Hukum kesembilan juga mengatakan tentang motivasi. Kita harus memiliki motivasi membangun dan menjadi berkat bagi sesama. Jangan punya niat mencelakakan orang, karena hal itu akan menyeret engkau menjadi alat Iblis dan dibenci oleh Tuhan. Apakah dengan demikian kita bisa berbohong demi menolong orang? Saya tidak mengatakan bahwa hal ini benar, tetapi terkadang demi menolong orang, kita tidak memiliki pilihan lain kecuali berbohong. Maka persoalannya bukan boleh atau tidak boleh berbohong; tetapi bisa atau tidak bisa tidak berbohong.

Ada seseorang yang suka pergi menginjili ke tempat-tempat yang sangat miskin di mana tidak ada toilet yang memadai. Istrinya tidak bisa dengan toilet seperti itu, sehingga kalau pergi ke tempat demikian, istrinya tidak mau ikut. Satu kali dia harus pergi meninjau tempat penginjilan yang berbahaya di Kalimantan. Ia tidak ingin istrinya ikut, maka ia katakan di sana toiletnya kotor sekali. Ia bertanya kepada saya, apakah berdosa berbohong seperti itu. Saya katakan, sebenarnya engkau bisa berkata jujur. Terkadang kita ingin jujur, tetapi khawatir kejujuran kita akan mengundang kesulitan besar. Ada orang-orang yang sangat berpikir negatif. Maka, kita perlu kebijaksanaan dari Tuhan untuk memberikan pengertian kepada seseorang secara jujur, dengan kasih, dan dengan motivasi yang baik. Terkadang ketika kita tidak bisa meyakinkan seseorang, Tuhan membiarkan kita berbohong dahulu. Bukan berarti Tuhan senang dan setuju kita berbohong. Salah satu contoh dalam Alkitab yang paling jelas adalah kasus Rahab, pelacur di Yerikho. Rahab menyembunyikan Yosua dan Kaleb. Rahab beriman kepada Allah Israel. Rahab seorang pelacur, tetapi beriman besar. Sungguh satu sindiran Tuhan bagi manusia. Mungkinkah orang Kristen yang terbaik saat ini masih menjadi perampok atau pelacur? Kita tidak boleh menganggap semua pelacur jahat. Mungkin mereka seperti itu karena terdesak keadaan. Kita perlu memiliki hati yang rendah hati.

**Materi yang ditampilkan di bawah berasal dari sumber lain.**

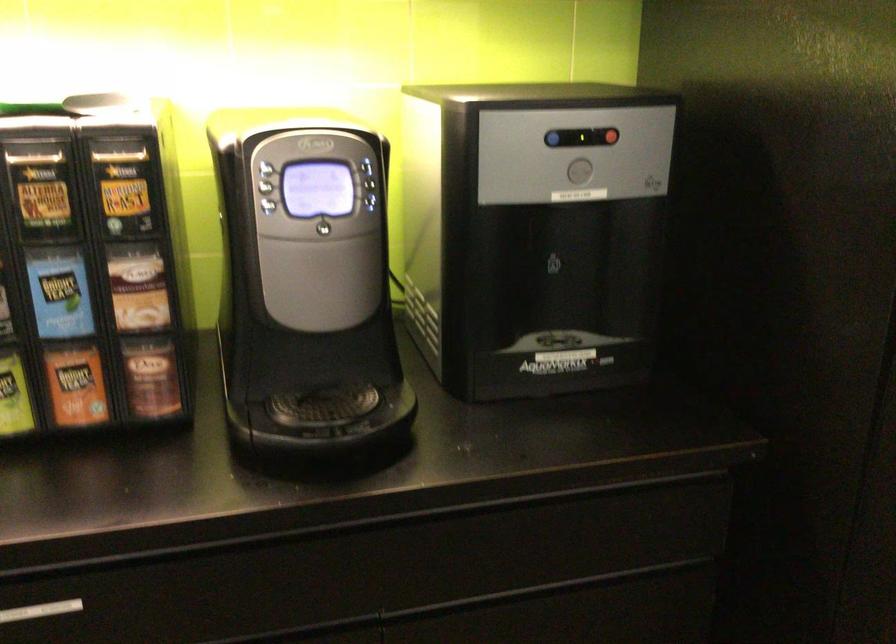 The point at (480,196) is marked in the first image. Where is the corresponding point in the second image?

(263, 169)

Kalimat pernyataan wanita yang paling penting dan berbobot adalah pernyataan Maria, ibu Yesus; tetapi perkataan yang terpanjang yang diwahyukan di dalam Alkitab adalah perkataan Rahab. Ia menyimpulkan bahwa “Allahmu adalah Allah yang sejati, sementara allahku adalah allah palsu.” Dua pengintai itu masuk ke rumah Rahab bukan ingin tidur dengan Rahab, tetapi karena Tuhan mau memilih dan menyelamatkan dia. Rahab berbohong ketika para tentara menggeledah rumahnya. Apakah dia melanggar hukum kesembilan? Sebagai seorang manusia, kita begitu lemah dan bisa takut untuk berkata jujur. Maka Rahab, demi imannya kepada Allah Israel dan demi menyelamatkan dua orang yang tidak bersalah itu, dia berbohong. Dengan demikian ia berhasil menyelamatkan kedua orang itu. Maka, Rahab berdusta dalam kondisi yang berbeda dengan tuntutan hukum kesembilan. Dia tidak mencelakakan orang.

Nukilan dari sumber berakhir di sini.